Suko returned to West Java upon his appointment as the commander of the Bekasi Military District in 1982. He held the position for eight months before being elected as the regent of Bekasi. Suko received a promotion to the rank of colonel in 1986, three years into his term as regent. Shortly prior to his retirement in 1996, Suko was promoted to brigadier general.

== Political career ==
Suko was elected as Bekasi's regent by the Bekasi council several months after becoming district commander. He was installed on 9 November 1983 and again on 10 November 1988. At the start of his tenure, Suko did not make any major breakthrough and followed his predecessor's masterplan for Bekasi, which was projected to last until 2005. Suko also refused to do any major personnel reshuffles in the local government. He oversaw the construction of Bekasi's Islamic Centre and encouraged locals to cultivate soybean and maize. Under his rule, industries flourished in Bekasi, resulting in a significant increase of regional income.

After ending his tenure as regent on 9 November 1993, Suko was appointed as the director for political development in the Department of Home Affairs. In his capacity, Suko backed the chief of Surabaya civil registration office, who refused to register the marriage of a Confucian couple. Suko lauded the chief for "taking a bold action".

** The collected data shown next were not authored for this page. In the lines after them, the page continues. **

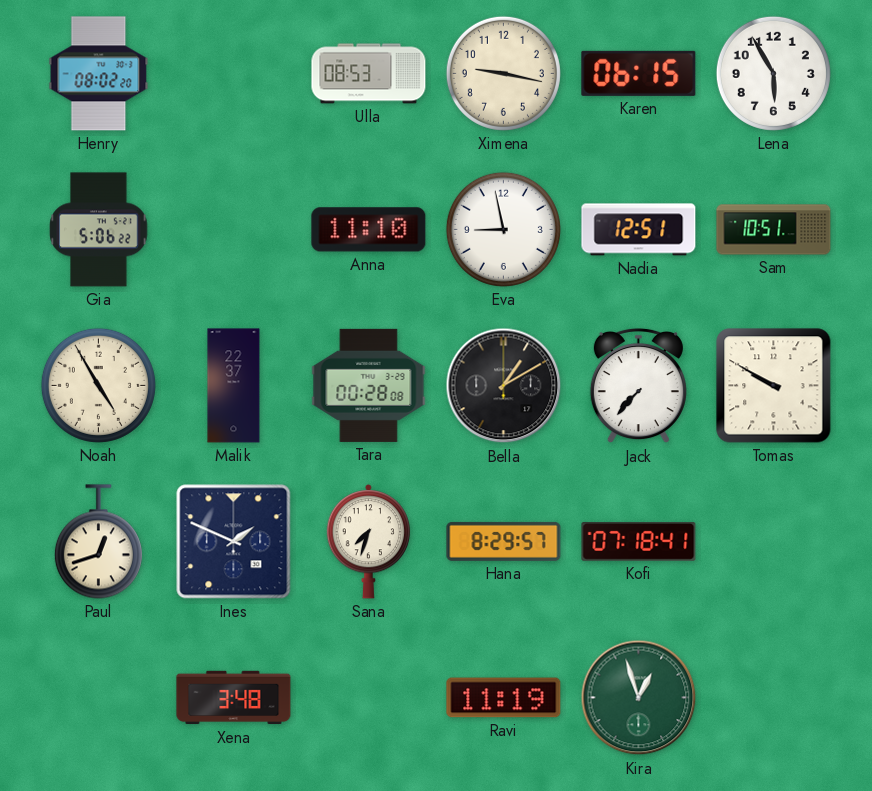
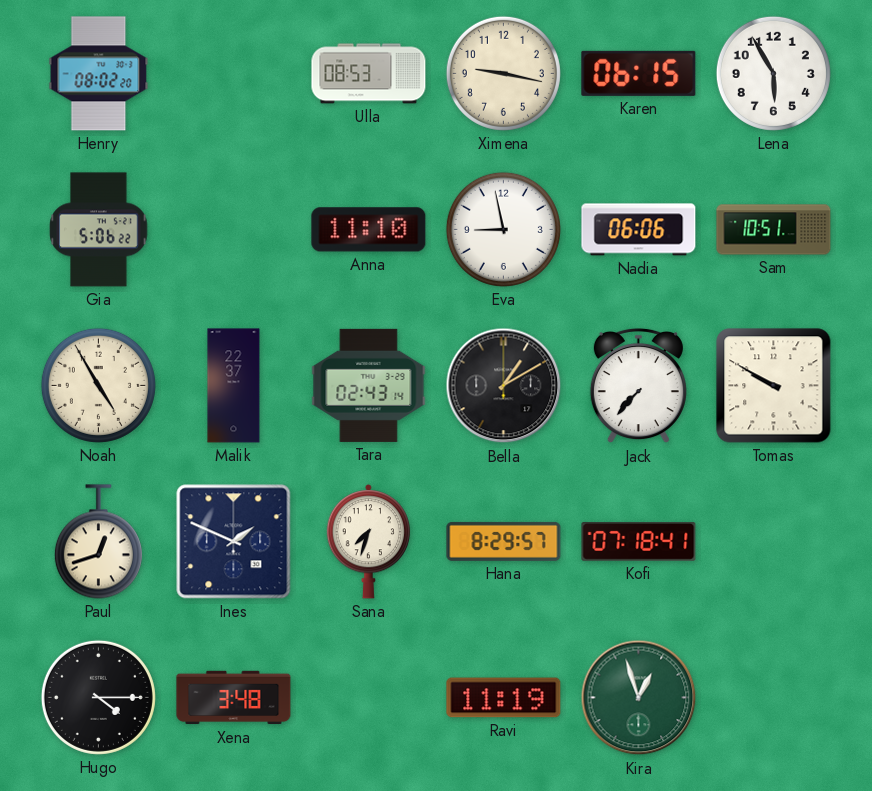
Nadia: 12:51 -> 06:06
Tara: 00:28 -> 02:43
Hugo: none -> 4:15
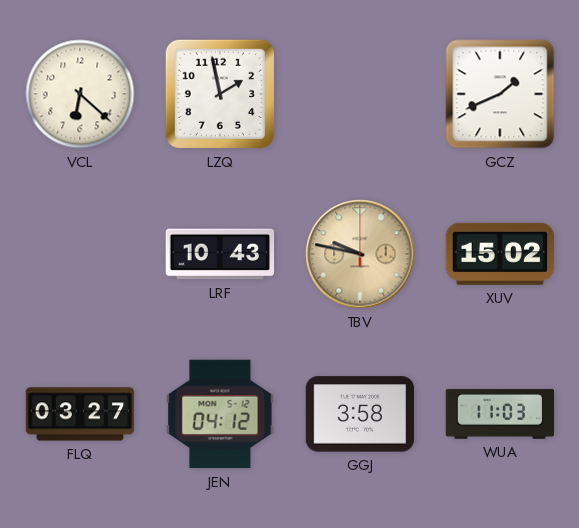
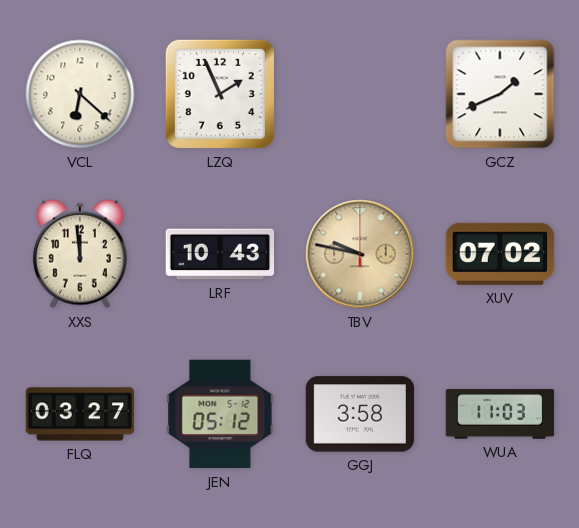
LZQ: 1:58 -> 1:56
XXS: none -> 11:59
XUV: 15:02 -> 07:02
JEN: 04:12 -> 05:12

At the end of his tenure, Suko was appointed as the member of the 1997 Indonesian legislative election supervisory committee. Suko was also nominated by Golkar as a member of the People's Representative Council from West Java electoral district. He was elected and served for two years until 1999. Upon retirement, Suko became the chairman of the Nurul Islam foundation, a foundation that manages the Islamic Center he had established.

== Personal life ==
Suko married Budhi Hariarti, a painter, on 9 December 1966. The couple has three sons. His oldest child, Andyawan Martono Putra, currently served in the air force as the deputy chief of staff, while his middle child, Heri Budisusetyo, was the secretary of Golkar's branch in Bekasi.

Suko died on 26 December 2014 at the Gatot Soebroto Army Hospital. A month prior to his death, Suko had been treated intensively for heart cancer. His body was interred at the Al Azhar Memorial Garden in Karawang. In 2023, the Bekasi government named a building in its office and a road in Bekasi after him.